* How to complete this task:
Every entry must be copied word for word.

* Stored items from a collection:
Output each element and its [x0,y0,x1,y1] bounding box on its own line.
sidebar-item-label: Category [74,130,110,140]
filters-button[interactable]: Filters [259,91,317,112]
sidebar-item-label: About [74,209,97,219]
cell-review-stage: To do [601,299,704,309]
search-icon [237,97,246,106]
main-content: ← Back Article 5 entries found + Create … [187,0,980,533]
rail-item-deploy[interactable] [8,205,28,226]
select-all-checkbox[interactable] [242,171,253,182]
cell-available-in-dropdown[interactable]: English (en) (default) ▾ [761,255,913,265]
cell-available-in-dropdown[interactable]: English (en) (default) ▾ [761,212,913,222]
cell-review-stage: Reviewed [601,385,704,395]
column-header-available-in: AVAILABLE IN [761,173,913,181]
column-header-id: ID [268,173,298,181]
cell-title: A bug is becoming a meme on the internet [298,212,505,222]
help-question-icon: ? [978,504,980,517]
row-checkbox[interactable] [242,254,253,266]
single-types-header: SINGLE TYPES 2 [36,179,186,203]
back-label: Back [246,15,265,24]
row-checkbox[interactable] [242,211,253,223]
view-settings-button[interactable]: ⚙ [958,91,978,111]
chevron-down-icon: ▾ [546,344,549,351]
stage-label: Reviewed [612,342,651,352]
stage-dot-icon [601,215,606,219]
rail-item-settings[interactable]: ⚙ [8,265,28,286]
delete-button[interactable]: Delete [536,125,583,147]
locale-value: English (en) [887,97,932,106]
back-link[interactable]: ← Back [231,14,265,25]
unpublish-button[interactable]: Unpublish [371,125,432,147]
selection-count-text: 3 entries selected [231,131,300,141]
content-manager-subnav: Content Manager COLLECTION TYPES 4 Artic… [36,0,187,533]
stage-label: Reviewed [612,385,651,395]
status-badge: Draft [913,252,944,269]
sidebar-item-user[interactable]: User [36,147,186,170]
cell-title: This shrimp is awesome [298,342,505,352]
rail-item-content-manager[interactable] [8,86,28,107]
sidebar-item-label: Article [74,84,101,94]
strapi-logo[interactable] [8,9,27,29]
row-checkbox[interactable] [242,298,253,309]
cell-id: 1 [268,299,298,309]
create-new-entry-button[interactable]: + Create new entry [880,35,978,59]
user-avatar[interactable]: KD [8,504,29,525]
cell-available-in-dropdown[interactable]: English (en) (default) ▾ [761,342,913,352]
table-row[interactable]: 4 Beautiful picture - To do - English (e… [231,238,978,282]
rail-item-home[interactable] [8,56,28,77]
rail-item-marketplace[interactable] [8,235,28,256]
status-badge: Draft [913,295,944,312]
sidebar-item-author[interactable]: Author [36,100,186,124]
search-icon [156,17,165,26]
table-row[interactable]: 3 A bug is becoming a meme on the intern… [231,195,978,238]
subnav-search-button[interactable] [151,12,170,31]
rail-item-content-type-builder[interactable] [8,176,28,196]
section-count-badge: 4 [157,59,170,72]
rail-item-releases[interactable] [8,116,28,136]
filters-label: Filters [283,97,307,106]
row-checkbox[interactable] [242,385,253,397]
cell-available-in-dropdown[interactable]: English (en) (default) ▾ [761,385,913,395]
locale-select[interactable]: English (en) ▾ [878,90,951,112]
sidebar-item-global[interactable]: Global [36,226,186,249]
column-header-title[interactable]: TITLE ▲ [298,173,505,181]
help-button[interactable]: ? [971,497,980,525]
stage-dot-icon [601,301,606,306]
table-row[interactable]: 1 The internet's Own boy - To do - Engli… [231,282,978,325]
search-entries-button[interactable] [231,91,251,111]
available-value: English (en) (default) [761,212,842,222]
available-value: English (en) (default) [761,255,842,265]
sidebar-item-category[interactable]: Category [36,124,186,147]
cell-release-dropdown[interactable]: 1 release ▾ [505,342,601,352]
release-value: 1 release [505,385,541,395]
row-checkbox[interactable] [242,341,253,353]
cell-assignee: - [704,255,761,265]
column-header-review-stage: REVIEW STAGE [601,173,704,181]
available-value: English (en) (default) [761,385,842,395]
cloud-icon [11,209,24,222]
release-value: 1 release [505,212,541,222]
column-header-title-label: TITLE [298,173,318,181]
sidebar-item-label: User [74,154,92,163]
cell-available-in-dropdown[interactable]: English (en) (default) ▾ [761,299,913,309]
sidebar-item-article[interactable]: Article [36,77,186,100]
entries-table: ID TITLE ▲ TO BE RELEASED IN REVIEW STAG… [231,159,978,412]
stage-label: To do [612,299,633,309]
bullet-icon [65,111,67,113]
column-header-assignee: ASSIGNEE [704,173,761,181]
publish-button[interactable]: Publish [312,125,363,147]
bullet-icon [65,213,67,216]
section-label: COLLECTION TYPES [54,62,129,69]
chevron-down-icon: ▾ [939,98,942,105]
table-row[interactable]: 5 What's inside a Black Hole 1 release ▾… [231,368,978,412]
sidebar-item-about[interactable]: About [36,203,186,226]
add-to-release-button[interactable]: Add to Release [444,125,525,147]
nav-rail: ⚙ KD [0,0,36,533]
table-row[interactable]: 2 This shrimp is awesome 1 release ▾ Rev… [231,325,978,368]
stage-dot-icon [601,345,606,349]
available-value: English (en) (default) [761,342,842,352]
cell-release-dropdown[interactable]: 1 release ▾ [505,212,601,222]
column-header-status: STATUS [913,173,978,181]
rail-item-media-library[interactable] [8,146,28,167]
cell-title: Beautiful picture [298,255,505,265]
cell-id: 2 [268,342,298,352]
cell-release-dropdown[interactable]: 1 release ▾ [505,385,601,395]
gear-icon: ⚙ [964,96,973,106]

* Answer space:
Output each element and its [x0,y0,x1,y1] bounding box on its own line.
sidebar-item-label: Category [74,130,110,140]
filters-button[interactable]: Filters [259,91,317,112]
sidebar-item-label: About [74,209,97,219]
cell-review-stage: To do [601,299,704,309]
search-icon [237,97,246,106]
main-content: ← Back Article 5 entries found + Create … [187,0,980,533]
rail-item-deploy[interactable] [8,205,28,226]
select-all-checkbox[interactable] [242,171,253,182]
cell-available-in-dropdown[interactable]: English (en) (default) ▾ [761,255,913,265]
cell-available-in-dropdown[interactable]: English (en) (default) ▾ [761,212,913,222]
cell-review-stage: Reviewed [601,385,704,395]
column-header-available-in: AVAILABLE IN [761,173,913,181]
column-header-id: ID [268,173,298,181]
cell-title: A bug is becoming a meme on the internet [298,212,505,222]
help-question-icon: ? [978,504,980,517]
row-checkbox[interactable] [242,254,253,266]
single-types-header: SINGLE TYPES 2 [36,179,186,203]
back-label: Back [246,15,265,24]
row-checkbox[interactable] [242,211,253,223]
view-settings-button[interactable]: ⚙ [958,91,978,111]
chevron-down-icon: ▾ [546,344,549,351]
stage-label: Reviewed [612,342,651,352]
stage-dot-icon [601,215,606,219]
rail-item-settings[interactable]: ⚙ [8,265,28,286]
delete-button[interactable]: Delete [536,125,583,147]
locale-value: English (en) [887,97,932,106]
back-link[interactable]: ← Back [231,14,265,25]
unpublish-button[interactable]: Unpublish [371,125,432,147]
selection-count-text: 3 entries selected [231,131,300,141]
content-manager-subnav: Content Manager COLLECTION TYPES 4 Artic… [36,0,187,533]
stage-label: Reviewed [612,385,651,395]
status-badge: Draft [913,252,944,269]
sidebar-item-user[interactable]: User [36,147,186,170]
cell-title: This shrimp is awesome [298,342,505,352]
rail-item-content-manager[interactable] [8,86,28,107]
sidebar-item-label: Article [74,84,101,94]
strapi-logo[interactable] [8,9,27,29]
row-checkbox[interactable] [242,298,253,309]
cell-id: 1 [268,299,298,309]
create-new-entry-button[interactable]: + Create new entry [880,35,978,59]
user-avatar[interactable]: KD [8,504,29,525]
cell-available-in-dropdown[interactable]: English (en) (default) ▾ [761,342,913,352]
table-row[interactable]: 4 Beautiful picture - To do - English (e… [231,238,978,282]
rail-item-home[interactable] [8,56,28,77]
rail-item-marketplace[interactable] [8,235,28,256]
status-badge: Draft [913,295,944,312]
sidebar-item-author[interactable]: Author [36,100,186,124]
search-icon [156,17,165,26]
table-row[interactable]: 3 A bug is becoming a meme on the intern… [231,195,978,238]
subnav-search-button[interactable] [151,12,170,31]
rail-item-content-type-builder[interactable] [8,176,28,196]
section-count-badge: 4 [157,59,170,72]
rail-item-releases[interactable] [8,116,28,136]
filters-label: Filters [283,97,307,106]
row-checkbox[interactable] [242,385,253,397]
cell-available-in-dropdown[interactable]: English (en) (default) ▾ [761,385,913,395]
locale-select[interactable]: English (en) ▾ [878,90,951,112]
sidebar-item-global[interactable]: Global [36,226,186,249]
column-header-title[interactable]: TITLE ▲ [298,173,505,181]
help-button[interactable]: ? [971,497,980,525]
stage-dot-icon [601,301,606,306]
table-row[interactable]: 1 The internet's Own boy - To do - Engli… [231,282,978,325]
search-entries-button[interactable] [231,91,251,111]
available-value: English (en) (default) [761,212,842,222]
available-value: English (en) (default) [761,255,842,265]
sidebar-item-category[interactable]: Category [36,124,186,147]
cell-release-dropdown[interactable]: 1 release ▾ [505,342,601,352]
release-value: 1 release [505,385,541,395]
row-checkbox[interactable] [242,341,253,353]
cell-assignee: - [704,255,761,265]
column-header-review-stage: REVIEW STAGE [601,173,704,181]
available-value: English (en) (default) [761,385,842,395]
cloud-icon [11,209,24,222]
release-value: 1 release [505,212,541,222]
column-header-title-label: TITLE [298,173,318,181]
sidebar-item-label: User [74,154,92,163]
cell-available-in-dropdown[interactable]: English (en) (default) ▾ [761,299,913,309]
sidebar-item-article[interactable]: Article [36,77,186,100]
entries-table: ID TITLE ▲ TO BE RELEASED IN REVIEW STAG… [231,159,978,412]
stage-label: To do [612,299,633,309]
bullet-icon [65,111,67,113]
column-header-assignee: ASSIGNEE [704,173,761,181]
publish-button[interactable]: Publish [312,125,363,147]
bullet-icon [65,213,67,216]
section-label: COLLECTION TYPES [54,62,129,69]
chevron-down-icon: ▾ [939,98,942,105]
table-row[interactable]: 5 What's inside a Black Hole 1 release ▾… [231,368,978,412]
sidebar-item-about[interactable]: About [36,203,186,226]
add-to-release-button[interactable]: Add to Release [444,125,525,147]
nav-rail: ⚙ KD [0,0,36,533]
table-row[interactable]: 2 This shrimp is awesome 1 release ▾ Rev… [231,325,978,368]
stage-dot-icon [601,345,606,349]
available-value: English (en) (default) [761,342,842,352]
cell-release-dropdown[interactable]: 1 release ▾ [505,212,601,222]
column-header-status: STATUS [913,173,978,181]
rail-item-media-library[interactable] [8,146,28,167]
cell-title: Beautiful picture [298,255,505,265]
cell-id: 2 [268,342,298,352]
cell-release-dropdown[interactable]: 1 release ▾ [505,385,601,395]
gear-icon: ⚙ [964,96,973,106]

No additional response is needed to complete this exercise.